Solved – How to convert nominal dataset into numerical dataset

clusteringdatasetfeature selection

For my work, im using the multilabel dataset from this webpage. Few dataset which are listed in the page (for, e.g bibtex) have nominal attributes, i.e attribute values are 0 and 1.

My queries are given below

  1. Is it valid to run kMeans clustering algorithm on these nominal dataset to get centers and target label which are meaningful?

  2. Otherwise, to run kMeans algorithm (forget abt the target label), i need to convert this nominal dataset into numerical dataset. What is the standard procedure of doing it. I can normalize each instance, but it just gives me a real number with equal value for an instance.

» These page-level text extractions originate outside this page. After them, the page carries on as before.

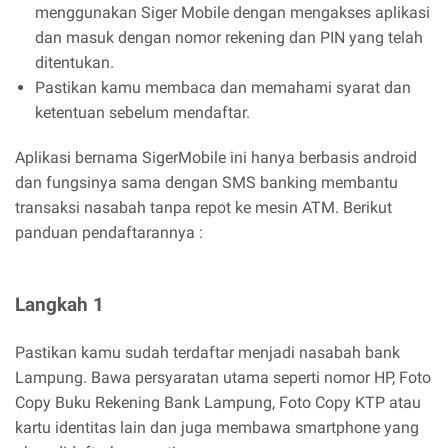
menggunakan Siger Mobile dengan mengakses aplikasi
dan masuk dengan nomor rekening dan PIN yang telah
ditentukan.
Pastikan kamu membaca dan memahami syarat dan
ketentuan sebelum mendaftar.
Aplikasi bernama SigerMobile ini hanya berbasis android
dan fungsinya sama dengan SMS banking membantu
transaksi nasabah tanpa repot ke mesin ATM. Berikut
panduan pendaftarannya :
Langkah 1
Pastikan kamu sudah terdaftar menjadi nasabah bank
Lampung. Bawa persyaratan utama seperti nomor HP, Foto
Copy Buku Rekening Bank Lampung, Foto Copy KTP atau
kartu identitas lain dan juga membawa smartphone yang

  3. I would also like to reduce the dimension of nominal dataset such as rcv1v2. How do i go about it. I can use any Feature selection technique but it requires an optimization criteria. But in my case, i need to compare the result of different algorithm on this dataset which have different optimization criteria, so i got into trouble of choosing which criteria. Is there any technique of selecting a top features?

Best Answer

Although formally you may do K-means clustering on nominal data after converting nominal variables into dummy variables, this is regarded inadequate approach. To use K-means meaningfully, you must have all variables at scale (interval or ratio) level.

One of the ways to quantify a set of nominal variables is to apply multiple correspondence analysis. It can be seen as a dimension-reduction technique, like PCA, only for nominal data. You could use the resultant quantifications (the coordinates) as the input to K-means, if you like.